I couldn't imagine myself actually being with anyone else. That part of me had died with Tom. But as much as I wanted to deny it, there was a powerful sense of friction whenever Logan and I were close. Sparks, guilty electricity. I hated it. I hated that my body suddenly seemed to be uncoupled from my mind.
Joy's mouth curled into a sympathetic smile. "I know. Think of it as a compliment." She hesitated. "I assume he has no idea about Tom."
I shook my head. "That's one card I'm keeping close to my chest."
"Well, if he's really making you uncomfortable, maybe you need to make your situation clearer. You don't have to spill the beans, just tell him point blank that you're not interested."
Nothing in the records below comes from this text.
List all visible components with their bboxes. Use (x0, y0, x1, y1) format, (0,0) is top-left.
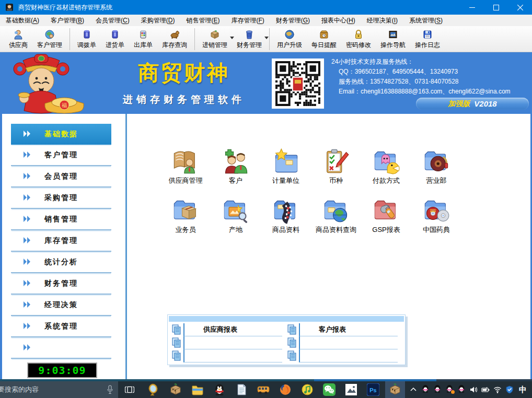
qq-music-icon[interactable] (301, 383, 314, 396)
close-button[interactable] (508, 0, 532, 15)
sidebar-item-purchase-mgmt[interactable]: 采购管理 (11, 188, 111, 209)
sidebar-item-finance-mgmt[interactable]: 财务管理 (11, 273, 111, 295)
toolbar-button-operation-nav[interactable]: 操作导航 (376, 28, 410, 50)
sidebar-item-empty[interactable] (11, 337, 111, 359)
photoshop-icon[interactable]: Ps (367, 383, 379, 396)
shortcut-unit[interactable]: 计量单位 (261, 148, 311, 185)
shortcut-product-query[interactable]: 商品资料查询 (311, 197, 361, 235)
version-label: V2018 (474, 99, 496, 108)
toolbar-button-user-upgrade[interactable]: 用户升级 (272, 28, 307, 50)
shortcut-origin[interactable]: 产地 (211, 197, 261, 235)
double-arrow-icon (24, 216, 31, 222)
sidebar-item-sales-mgmt[interactable]: 销售管理 (11, 209, 111, 230)
report-link-row[interactable] (286, 336, 398, 349)
toolbar-button-customer-mgmt[interactable]: 客户管理 (32, 28, 67, 50)
sidebar-item-system-mgmt[interactable]: 系统管理 (11, 316, 111, 337)
toolbar-button-password-change[interactable]: 密码修改 (341, 28, 376, 50)
menu-basic-data[interactable]: 基础数据(A) (0, 16, 45, 25)
shortcut-sales-dept[interactable]: 营业部 (411, 148, 461, 185)
report-link-row[interactable] (171, 349, 282, 362)
sidebar-item-manager-decision[interactable]: 经理决策 (11, 295, 111, 316)
system-tray: 中 (409, 384, 532, 395)
qq-tray-icon[interactable] (433, 384, 442, 395)
toolbar-button-inventory-query[interactable]: 库存查询 (157, 28, 192, 50)
volume-icon[interactable] (469, 385, 478, 394)
dropdown-caret-icon[interactable] (264, 37, 269, 39)
file-explorer-icon[interactable] (191, 383, 204, 396)
ime-indicator[interactable]: 中 (517, 385, 527, 395)
shortcut-product-data[interactable]: 商品资料 (261, 197, 311, 235)
version-badge: 加强版 V2018 (416, 98, 529, 110)
sidebar-item-member-mgmt[interactable]: 会员管理 (11, 166, 111, 188)
toolbar-button-purchase-sale-mgmt[interactable]: 进销管理 (198, 28, 232, 50)
report-doc-icon (172, 350, 181, 361)
menu-customer-mgmt[interactable]: 客户管理(B) (45, 16, 90, 25)
shortcut-pharmacopoeia[interactable]: 中国药典 (411, 197, 461, 235)
menu-system-mgmt[interactable]: 系统管理(S) (403, 16, 448, 25)
toolbar-button-purchase-order[interactable]: 进货单 (101, 28, 129, 50)
toolbar-button-operation-log[interactable]: 操作日志 (410, 28, 445, 50)
security-shield-icon[interactable] (505, 385, 514, 394)
menu-sales-mgmt[interactable]: 销售管理(E) (180, 16, 225, 25)
report-link-row[interactable] (171, 336, 282, 349)
qq-tray-icon-with-badge[interactable] (445, 384, 454, 395)
toolbar-button-outbound-order[interactable]: 出库单 (129, 28, 157, 50)
menu-finance-mgmt[interactable]: 财务管理(G) (270, 16, 316, 25)
report-link-row[interactable]: 供应商报表 (171, 323, 282, 336)
toolbar-button-transfer-order[interactable]: 调拨单 (73, 28, 101, 50)
minimize-button[interactable] (460, 0, 484, 15)
report-link-row[interactable]: 客户报表 (286, 323, 398, 336)
microphone-icon[interactable] (107, 385, 113, 394)
double-arrow-icon (24, 237, 31, 243)
maximize-button[interactable] (484, 0, 508, 15)
reminder-box-icon (319, 29, 329, 40)
qq-tray-icon[interactable] (421, 384, 430, 395)
bus-app-icon[interactable] (257, 383, 270, 396)
password-lock-icon (353, 29, 364, 40)
photos-icon[interactable] (345, 383, 357, 396)
menu-member-mgmt[interactable]: 会员管理(C) (90, 16, 135, 25)
svg-text:福: 福 (62, 102, 67, 108)
sidebar-item-customer-mgmt[interactable]: 客户管理 (11, 145, 111, 166)
menu-manager-decision[interactable]: 经理决策(I) (361, 16, 403, 25)
wechat-icon[interactable] (323, 383, 336, 396)
app-body: 基础数据 客户管理 会员管理 采购管理 销售管理 库存管理 (0, 114, 532, 379)
qq-icon[interactable] (213, 383, 226, 396)
double-arrow-icon (24, 131, 31, 137)
qq-tray-icon[interactable] (457, 384, 466, 395)
menu-purchase-mgmt[interactable]: 采购管理(D) (135, 16, 181, 25)
toolbar-button-supplier[interactable]: 供应商 (4, 28, 32, 50)
toolbar-button-daily-reminder[interactable]: 每日提醒 (307, 28, 341, 50)
shortcut-salesman[interactable]: 业务员 (160, 197, 211, 235)
sidebar-item-inventory-mgmt[interactable]: 库存管理 (11, 230, 111, 252)
shortcut-gsp-report[interactable]: GSP报表 (361, 197, 411, 235)
shortcut-currency[interactable]: 币种 (311, 148, 361, 185)
window-title: 商贸财神医疗器材进销存管理系统 (18, 3, 112, 12)
firefox-icon[interactable] (279, 383, 292, 396)
toolbar: 供应商 客户管理 调拨单 进货单 出库单 库存查询 进销管理 (0, 26, 532, 52)
box-robot-app-icon[interactable] (169, 383, 182, 396)
wifi-icon[interactable] (493, 385, 502, 394)
shortcut-supplier-mgmt[interactable]: 供应商管理 (160, 148, 211, 185)
menu-report-center[interactable]: 报表中心(H) (316, 16, 361, 25)
battery-icon[interactable] (481, 385, 490, 394)
outbound-cylinder-icon (138, 29, 148, 40)
report-link-row[interactable] (286, 349, 398, 362)
menu-inventory-mgmt[interactable]: 库存管理(F) (225, 16, 270, 25)
report-doc-icon (287, 337, 297, 348)
taskbar-search-box[interactable]: 要搜索的内容 (0, 381, 118, 398)
titlebar: 商贸财神医疗器材进销存管理系统 (0, 0, 532, 15)
tray-expand-icon[interactable] (409, 385, 418, 394)
shortcut-payment-method[interactable]: 付款方式 (361, 148, 411, 185)
mirror-app-icon[interactable] (147, 383, 160, 396)
notepad-icon[interactable] (235, 383, 248, 396)
dept-headphones-folder-icon (423, 148, 450, 175)
shortcut-customer[interactable]: 客户 (211, 148, 261, 185)
toolbar-button-finance-mgmt[interactable]: 财务管理 (232, 28, 267, 50)
customers-people-icon (222, 148, 249, 175)
sidebar-item-statistics[interactable]: 统计分析 (11, 252, 111, 273)
sidebar-item-basic-data[interactable]: 基础数据 (11, 124, 111, 145)
customer-globe-icon (44, 29, 55, 40)
task-view-button[interactable] (118, 381, 141, 398)
active-app-button[interactable] (385, 381, 405, 398)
I sighed. "Maybe you're right."
I wasn't sure if uncomfortable was the right word. Confused was more appropriate. Part of me was afraid of him; this towering tattooed warrior who was addicted to the ring. But on the other hand, he was clearly trying to look out for me. I didn't understand why, and I certainly didn't want his help, but it did mean there was no way I could see him hurting me. If anything, I felt strangely safe around him.
Joy clapped. "Anyway, enough of this. You've shown me your guilty pleasure, now it's time for mine."
"I don't feel guilty about it in the slightest," I replied.
"That's the spirit!" She got up and wandered over to fish out a DVD from a nearby bookshelf.
Glancing over her shoulder, she shot me an "oh boy you're in for it" grin. "So let me ask you, how familiar are you with Doctor Who?"
Chapter Seven
Grace
The next night found Logan and I alone in the bar once again.
"You haven't seen Casablanca?" he said. "Seriously?"
Tonight our conversation had turned to movies. It surprised me to learn that Logan was actually a major film buff, and he had a big penchant for what he rather pretentiously called "the golden age of cinema." Apparently there wasn't much to do on a foreign deployment during quiet times besides watch things on people's laptops.
I shrugged. "I'm not really into love stories."
He threw up his hand dramatically. "You young people — no appreciation for the classics!"
I bristled in mock offense. "Young, hey? And exactly how old are you?"
"How old do you think I am?" he replied, with a twinkle in his eye.
I studied him for a moment. It was honestly hard to tell. There was nothing boyish about that strength and hardness, nor the soulful cast of his eyes, but every so often he'd smile in this mischievous way that made him look like a teenager.
"Twenty eight?" I said cautiously?
He clutched his hands to his heart. "Twenty eight? You wound me!" I rolled my eyes. "I'm twenty six," he said.
"Then who are you calling young? You're only a few years older than me!"
"Hey, a few years is a few years." He shook his head and grinned. "Kids these days, no respect for their elders."
I snorted. "Whatever, Gramps."
I felt a ripple of shame as I realized what I was doing. Tom had barely been gone four months, and there I was laughing and joking with another guy. It felt too easy, like the rapport of a long-term couple, not two strangers passing time at work.